Tesseract

From DPWiki
Jump to navigation Jump to search

Tesseract is an OCR software program, usable with Windows, OSX and Linux operating systems.

Tesseract is a free, open-source OCR engine developed by Hewlett-Packard later acquired by Google, which released it in 2006 under the Apache License version 2.0. Tesseract is a bare-bones OCR engine that is devoid of a graphical user interface, layout analysis, and good documentation. But it is usable from a command line, can read TIFF input directly, and produces excellent results on simple single-column text. See Tesseract webpage at GitHub, and Wikipedia's Tesseract page


Tesseract for PGDP: quirks, best practices, pros and contra

Talking of Tesseract is a bit aiming at a moving target. The codebase is fortunately still actively evolving, but its roadmap and directions are a bit obscure. These notes refer to Tesseract v.3.01, svn revision 581 (1/5/2011). All together, I think that tesseract can be a viable choice, and one with growth potential, for PGDP work. However, its limitations have to be kept in mind and worked around.
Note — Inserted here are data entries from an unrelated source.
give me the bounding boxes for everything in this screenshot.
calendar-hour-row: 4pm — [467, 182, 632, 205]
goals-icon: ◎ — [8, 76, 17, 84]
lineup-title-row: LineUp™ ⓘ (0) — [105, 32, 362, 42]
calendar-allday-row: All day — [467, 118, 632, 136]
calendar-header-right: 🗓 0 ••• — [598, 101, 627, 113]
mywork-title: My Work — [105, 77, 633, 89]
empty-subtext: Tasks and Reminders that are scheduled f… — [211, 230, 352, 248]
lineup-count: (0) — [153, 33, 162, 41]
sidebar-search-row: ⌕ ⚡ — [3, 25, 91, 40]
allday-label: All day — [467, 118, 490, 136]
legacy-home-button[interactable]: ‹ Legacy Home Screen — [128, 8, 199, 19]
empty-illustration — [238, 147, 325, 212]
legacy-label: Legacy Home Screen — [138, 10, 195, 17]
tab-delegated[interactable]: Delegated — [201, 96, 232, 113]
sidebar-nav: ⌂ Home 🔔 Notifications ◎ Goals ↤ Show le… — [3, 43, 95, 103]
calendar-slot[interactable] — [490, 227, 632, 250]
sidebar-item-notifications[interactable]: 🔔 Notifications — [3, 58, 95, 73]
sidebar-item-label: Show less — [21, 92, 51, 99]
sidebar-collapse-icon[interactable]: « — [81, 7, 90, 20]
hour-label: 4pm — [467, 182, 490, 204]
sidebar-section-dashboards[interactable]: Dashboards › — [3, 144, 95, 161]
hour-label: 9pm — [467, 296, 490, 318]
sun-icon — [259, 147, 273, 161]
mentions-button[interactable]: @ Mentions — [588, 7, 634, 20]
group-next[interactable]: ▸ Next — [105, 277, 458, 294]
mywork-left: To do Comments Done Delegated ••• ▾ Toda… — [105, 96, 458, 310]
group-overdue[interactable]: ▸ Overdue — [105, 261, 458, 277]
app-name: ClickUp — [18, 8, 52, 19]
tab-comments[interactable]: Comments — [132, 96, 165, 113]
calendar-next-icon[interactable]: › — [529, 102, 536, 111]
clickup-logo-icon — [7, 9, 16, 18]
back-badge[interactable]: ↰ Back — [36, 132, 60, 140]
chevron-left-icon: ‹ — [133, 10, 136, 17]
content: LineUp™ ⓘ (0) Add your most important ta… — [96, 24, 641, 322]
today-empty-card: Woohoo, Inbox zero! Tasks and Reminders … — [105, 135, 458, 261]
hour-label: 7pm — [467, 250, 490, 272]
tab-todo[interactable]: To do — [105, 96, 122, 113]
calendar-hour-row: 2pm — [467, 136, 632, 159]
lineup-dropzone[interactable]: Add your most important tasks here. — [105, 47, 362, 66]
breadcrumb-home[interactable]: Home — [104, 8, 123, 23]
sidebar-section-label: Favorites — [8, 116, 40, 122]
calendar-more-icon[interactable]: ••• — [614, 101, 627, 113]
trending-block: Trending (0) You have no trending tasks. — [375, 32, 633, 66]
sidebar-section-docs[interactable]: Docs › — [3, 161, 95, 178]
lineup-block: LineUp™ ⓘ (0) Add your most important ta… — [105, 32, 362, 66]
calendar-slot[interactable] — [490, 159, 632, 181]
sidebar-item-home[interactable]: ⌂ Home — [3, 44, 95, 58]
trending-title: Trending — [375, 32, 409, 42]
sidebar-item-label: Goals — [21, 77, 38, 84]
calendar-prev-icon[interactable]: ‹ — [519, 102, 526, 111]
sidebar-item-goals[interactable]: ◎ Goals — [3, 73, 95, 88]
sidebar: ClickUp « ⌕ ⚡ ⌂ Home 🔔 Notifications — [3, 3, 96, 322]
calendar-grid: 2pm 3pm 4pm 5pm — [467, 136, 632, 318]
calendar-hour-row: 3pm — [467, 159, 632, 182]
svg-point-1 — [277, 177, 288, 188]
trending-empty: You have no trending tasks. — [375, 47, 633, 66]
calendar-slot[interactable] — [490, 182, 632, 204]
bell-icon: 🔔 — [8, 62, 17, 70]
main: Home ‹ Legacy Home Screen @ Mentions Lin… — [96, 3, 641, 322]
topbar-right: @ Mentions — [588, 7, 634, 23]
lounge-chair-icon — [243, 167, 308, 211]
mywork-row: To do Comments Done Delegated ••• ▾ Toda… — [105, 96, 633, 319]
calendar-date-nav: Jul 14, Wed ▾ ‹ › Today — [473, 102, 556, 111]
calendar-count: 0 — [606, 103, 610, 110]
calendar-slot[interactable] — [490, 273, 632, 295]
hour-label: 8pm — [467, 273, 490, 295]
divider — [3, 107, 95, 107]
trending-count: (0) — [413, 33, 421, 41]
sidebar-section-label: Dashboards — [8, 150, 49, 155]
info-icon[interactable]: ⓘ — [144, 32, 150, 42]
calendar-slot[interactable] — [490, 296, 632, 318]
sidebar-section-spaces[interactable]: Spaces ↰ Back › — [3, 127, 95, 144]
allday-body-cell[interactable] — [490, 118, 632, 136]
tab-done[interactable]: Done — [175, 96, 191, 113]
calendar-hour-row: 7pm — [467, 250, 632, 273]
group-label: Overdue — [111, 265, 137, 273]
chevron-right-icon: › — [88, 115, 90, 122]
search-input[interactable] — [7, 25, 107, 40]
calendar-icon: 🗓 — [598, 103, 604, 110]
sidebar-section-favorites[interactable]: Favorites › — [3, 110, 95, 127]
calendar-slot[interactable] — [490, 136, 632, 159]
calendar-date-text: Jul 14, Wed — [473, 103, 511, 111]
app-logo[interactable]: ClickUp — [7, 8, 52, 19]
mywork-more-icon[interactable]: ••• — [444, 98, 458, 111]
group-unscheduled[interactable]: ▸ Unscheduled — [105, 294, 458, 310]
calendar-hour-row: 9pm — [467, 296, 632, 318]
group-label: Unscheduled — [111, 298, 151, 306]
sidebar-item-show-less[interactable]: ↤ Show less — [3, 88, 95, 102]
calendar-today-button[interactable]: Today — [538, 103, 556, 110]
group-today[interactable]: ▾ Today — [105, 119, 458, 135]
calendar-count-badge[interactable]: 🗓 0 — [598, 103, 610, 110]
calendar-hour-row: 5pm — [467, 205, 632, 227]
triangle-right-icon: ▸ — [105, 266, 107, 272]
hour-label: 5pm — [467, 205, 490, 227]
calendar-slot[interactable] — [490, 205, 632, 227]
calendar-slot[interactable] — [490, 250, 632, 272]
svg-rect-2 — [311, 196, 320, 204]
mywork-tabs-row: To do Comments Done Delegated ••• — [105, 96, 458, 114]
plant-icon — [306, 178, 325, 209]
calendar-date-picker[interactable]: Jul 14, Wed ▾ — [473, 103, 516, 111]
Added: as of 19 February 2012, tesseract version 3.02, svn revision 676, has a better recognition capability, does insert empty line between paragraphs and supports multiple languages -- even multiple scripts like -l ita+heb. Full assessment to be done.


Pros:

  • Tesseract is probably the most accurate open source OCR program currently available (personal evaluation based on sample comparisons of open source and sharewares including gocr, ocrad, cuneiform) (EastEriq 13:13, 1 May 2011 (PDT))
  • Tesseract supports several european languages and a few asian ones; trained data sets exist for Fraktur script.
  • Tesseract produces utf8 output.
  • Tesseract has a rudimentary page layout analyzer (since v.3.00). It can detect multicolumn page layouts. It handles well rotated and misaligned page scans.
  • Tesseract compiles well on linux and MacOSX. That makes it a tool of choice for linux PM.
  • Tesseract accepts a variety of graphical input formats thanks to its linking with leptonica
  • Tesseract can provide structured hOcr output, for page, paragraph and character layout analysis.
  • Tesseract has potentially tons of control variables and parameters that can affect its behavior and performance. Unfortunately, they are very poorly documented (here is a very outdated list).

Contra:

  • Tesseract documentation is far from exhaustive and somewhat outdated. An insigthful but outdated repository is found here.
  • Tesseract has a rudimentary page layout analyzer. It is easily fooled by side notes, side by side columns with different line spacing and narrow column gap, by image shades.
  • Training tesseract is possible but complicated. Incremental training is borderline impossible, and no tools exist for it. (that is, manual correction of a text recognized in a first pass, for retraining and improvement based on actual scanned texts). Tesseract cannot be trained using common images of the intended target material; instead, special training images, with enhanced character spacing have to be built (unless?).
  • Recognition of text in mixed languages (and worse - with mixed alphabets) is not possible. Only a language set at a time can be used, unless a new training set is built ex novo.
  • Specifically related to PGDP workflow: Tesseract does not insert in its text output blank lines between titles and body text, or between paragraphs, though that might become possible with some elaboration (see this thread).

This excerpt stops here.